The Eagles, the last team in the NFL to taste defeat, were simply overwhelmed by their Pennsylvania rivals, who dominated all aspects of the contest. Without their running back, the former Eagle Duce Staley, Pittsburgh turned instead to the veteran Jerome Bettis, and he enjoyed his best performance in three years with 149 rushing yards.
Bettis represents the old, but it is the new that is causing the bigger stir in the steel city.

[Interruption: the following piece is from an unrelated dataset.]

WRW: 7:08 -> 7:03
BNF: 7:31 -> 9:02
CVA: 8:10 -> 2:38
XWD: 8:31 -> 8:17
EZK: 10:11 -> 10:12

The rookie quarterback Ben Roethlisberger was again outstanding, making all the right reads as he guided his side to an early 21-point lead with the poise of a veteran.
Since replacing the injured Tommy Maddox, the youngster has won all six of his starts, demonstrating the command and experience that has led many to liken him to a young Dan Marino.

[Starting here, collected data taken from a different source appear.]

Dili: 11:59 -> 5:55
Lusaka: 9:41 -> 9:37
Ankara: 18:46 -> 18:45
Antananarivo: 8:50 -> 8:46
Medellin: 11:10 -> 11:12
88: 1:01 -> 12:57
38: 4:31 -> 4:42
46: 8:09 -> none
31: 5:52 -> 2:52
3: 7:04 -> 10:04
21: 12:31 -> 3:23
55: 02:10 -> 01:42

"He's remarkable," the Philadelphia linebacker Mark Simoneau admitted. "He doesn't look like a rookie, he looks like a guy who's been around four or five years. He made plays all day long."
Having been bewitched by Roethlisberger last week, the Patriots returned to health by thrashing St Louis 40-22 in Missouri. The defending Super Bowl champions bewildered their opponents, with even the kicker Adam Vinatieri throwing a touchdown pass on a fake field goal attempt.
Both New York teams were undone by unfancied rivals. The Jets were brought down to earth in Buffalo, where the powerful running of Willis McGahee ensured a 22-17 Bills win, while the Giants were surprisingly toppled at home by the injury-plagued Chicago Bears, 28-21.
The big play of the weekend came in Baltimore, where the Ravens' Ed Reed set a record with a 106-yard interception return for a touchdown in the home side's 27-13 triumph over the Cleveland Browns.
The play came at a crucial time, with the Browns threatening to tie the scores late on. Reed, however, correctly read the intentions of the Cleveland quarterback, Jeff Garcia, and his record-setting return made matters safe.
"He seems to always be around when you need it," said Reed's head coach Brian Billick.